Pull each line containing "bánh" out of the data and copy it.
BEGIN Excerpted records
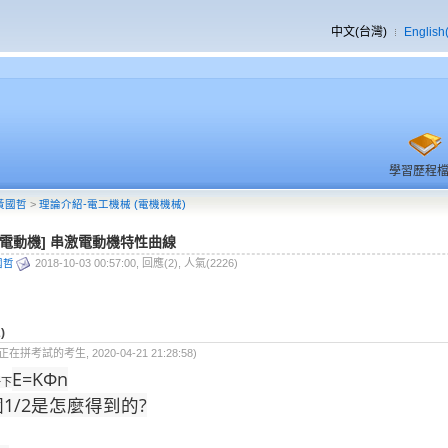
中文(台灣)
English
學習歷程
黃國哲
>
理論介紹-電工機械 (電機機械)
流電動機] 串激電動機特性曲線
國哲
2018-10-03 00:57:00, 回應(2), 人氣(2226)
)
 正在拼考試的考生, 2020-04-21 21:28:58)
E=K
Φ
n
一下
1/2是怎麼得到的?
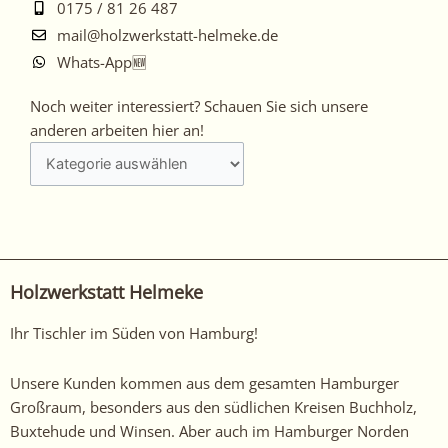
0175 / 81 26 487
mail@holzwerkstatt-helmeke.de
Whats-App🆕
Noch
Noch weiter interessiert? Schauen Sie sich unsere
weiter
anderen arbeiten hier an!
interessiert?
Schauen
Sie
sich
unsere
anderen
Holzwerkstatt Helmeke
arbeiten
hier
Ihr Tischler im Süden von Hamburg!
an!
Unsere Kunden kommen aus dem gesamten Hamburger
Großraum, besonders aus den südlichen Kreisen Buchholz,
Buxtehude und Winsen. Aber auch im Hamburger Norden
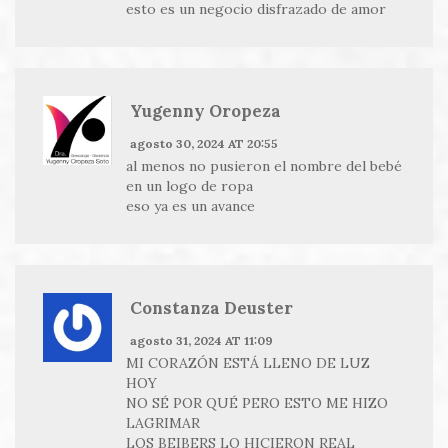
esto es un negocio disfrazado de amor
Yugenny Oropeza
agosto 30, 2024 AT 20:55
al menos no pusieron el nombre del bebé
en un logo de ropa
eso ya es un avance
Constanza Deuster
agosto 31, 2024 AT 11:09
MI CORAZÓN ESTÁ LLENO DE LUZ
HOY
NO SÉ POR QUÉ PERO ESTO ME HIZO
LAGRIMAR
LOS BEIBERS LO HICIERON REAL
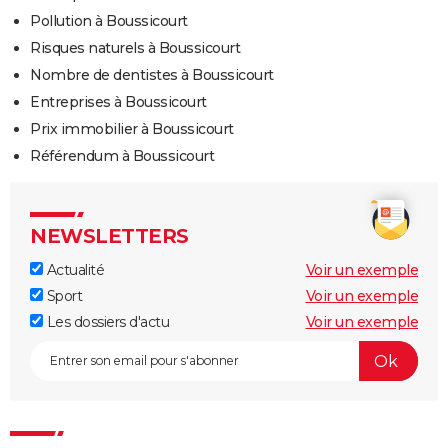
Pollution à Boussicourt
Risques naturels à Boussicourt
Nombre de dentistes à Boussicourt
Entreprises à Boussicourt
Prix immobilier à Boussicourt
Référendum à Boussicourt
NEWSLETTERS
Actualité
Voir un exemple
Sport
Voir un exemple
Les dossiers d'actu
Voir un exemple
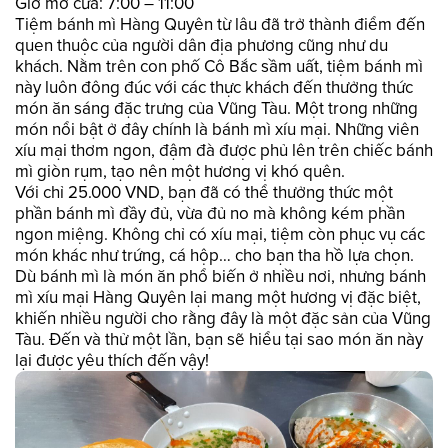
Giờ mở cửa: 7:00 – 11:00
Tiệm bánh mì Hàng Quyên từ lâu đã trở thành điểm đến
quen thuộc của người dân địa phương cũng như du
khách. Nằm trên con phố Cô Bắc sầm uất, tiệm bánh mì
này luôn đông đúc với các thực khách đến thưởng thức
món ăn sáng đặc trưng của Vũng Tàu. Một trong những
món nổi bật ở đây chính là bánh mì xíu mại. Những viên
xíu mại thơm ngon, đậm đà được phủ lên trên chiếc bánh
mì giòn rụm, tạo nên một hương vị khó quên.
Với chỉ 25.000 VND, bạn đã có thể thưởng thức một
phần bánh mì đầy đủ, vừa đủ no mà không kém phần
ngon miệng. Không chỉ có xíu mại, tiệm còn phục vụ các
món khác như trứng, cá hộp… cho bạn tha hồ lựa chọn.
Dù bánh mì là món ăn phổ biến ở nhiều nơi, nhưng bánh
mì xíu mại Hàng Quyên lại mang một hương vị đặc biệt,
khiến nhiều người cho rằng đây là một đặc sản của Vũng
Tàu. Đến và thử một lần, bạn sẽ hiểu tại sao món ăn này
lại được yêu thích đến vậy!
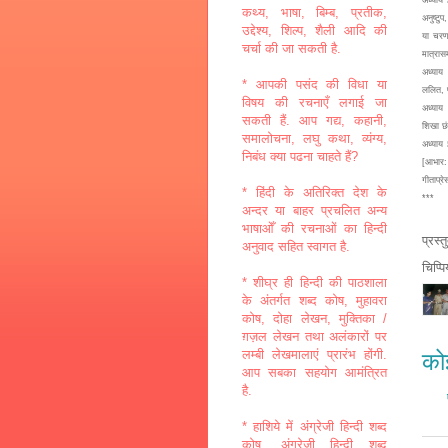
कथ्य, भाषा, बिम्ब, प्रतीक,
अनुष्टु
उद्देश्य, शिल्प, शैली आदि की
या चरण।
चर्चा की जा सकती है.
मात्रास
अध्याय 
* आपकी पसंद की विधा या
ललित, प
विषय की रचनाएँ लगाई जा
अध्याय 
सकती हैं. आप गद्य, कहानी,
शिखा छ
समालोचना, लघु कथा, व्यंग्य,
अध्याय 
निबंध क्या पढना चाहते हैं?
[आभार: 
गीताप्र
* हिंदी के अतिरिक्त देश के
***
अन्दर या बाहर प्रचलित अन्य
भाषाओँ की रचनाओं का हिन्दी
प्रस्
अनुवाद सहित स्वागत है.
चिप्प
* शीघ्र ही हिन्दी की पाठशाला
के अंतर्गत शब्द कोष, मुहावरा
कोष, दोहा लेखन, मुक्तिका /
ग़ज़ल लेखन तथा अलंकारों पर
लम्बी लेखमालाएं प्रारंभ होंगी.
कोई
आप सबका सहयोग आमंत्रित
है.
* हाशिये में अंग्रेजी हिन्दी शब्द
कोष, अंग्रेजी हिन्दी शब्द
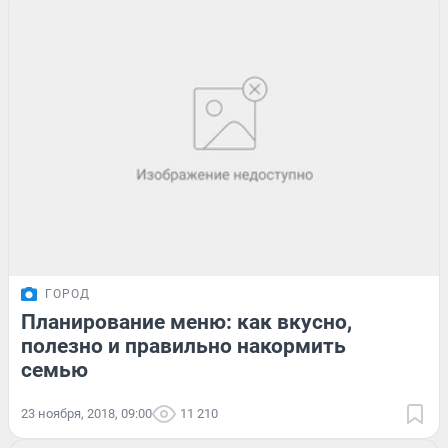
ГОРОД
Планирование меню: как вкусно,
полезно и правильно накормить
семью
23 ноября, 2018, 09:00
11 210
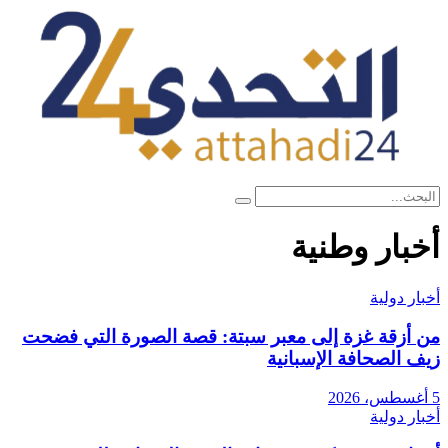
بار وطنية
ر دولية
أزقة غزة إلى معبر سبتة: قصة الصورة التي فضحت
 الصحافة الإسبانية
ر دولية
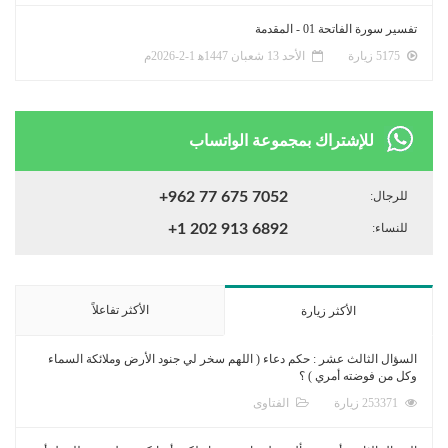
تفسير سورة الفاتحة 01 - المقدمة
5175 زيارة
الأحد 13 شعبان 1447ﻫ 1-2-2026م
للإشتراك بمجموعة الواتساب
للرجال:
+962 77 675 7052
للنساء:
+1 202 913 6892
الأكثر تفاعلاً
الأكثر زيارة
السؤال الثالث عشر : حكم دعاء ( اللهم سخر لي جنود الأرض وملائكة السماء
وكل من فوضته أمري ) ؟
253371 زيارة
الفتاوى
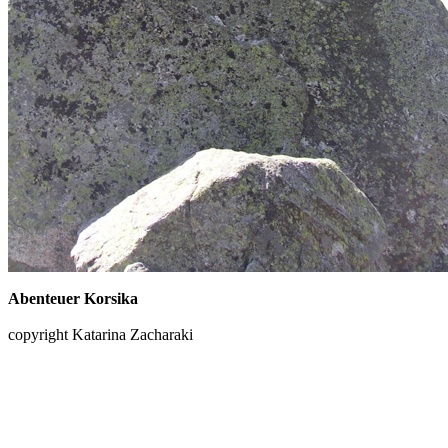
Abenteuer Korsika
copyright Katarina Zacharaki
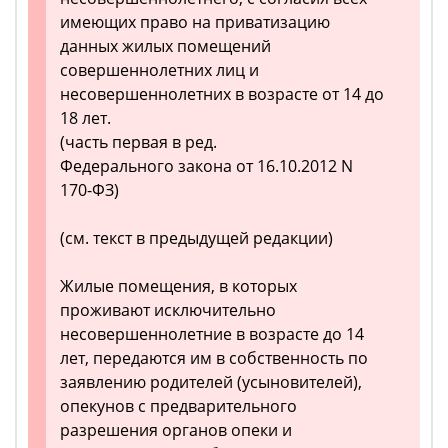
имеющих право на приватизацию
данных жилых помещений
совершеннолетних лиц и
несовершеннолетних в возрасте от 14 до
18 лет.
(часть первая в ред.
Федерального закона от 16.10.2012 N
170-ФЗ)
(см. текст в предыдущей редакции)
Жилые помещения, в которых
проживают исключительно
несовершеннолетние в возрасте до 14
лет, передаются им в собственность по
заявлению родителей (усыновителей),
опекунов с предварительного
разрешения органов опеки и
END Excerpted records
**Solution**
Tiệm bánh mì Hàng Quyên từ lâu đã trở thành điểm đến
khách. Nằm trên con phố Cô Bắc sầm uất, tiệm bánh mì
món nổi bật ở đây chính là bánh mì xíu mại. Những viên
xíu mại thơm ngon, đậm đà được phủ lên trên chiếc bánh
phần bánh mì đầy đủ, vừa đủ no mà không kém phần
Dù bánh mì là món ăn phổ biến ở nhiều nơi, nhưng bánh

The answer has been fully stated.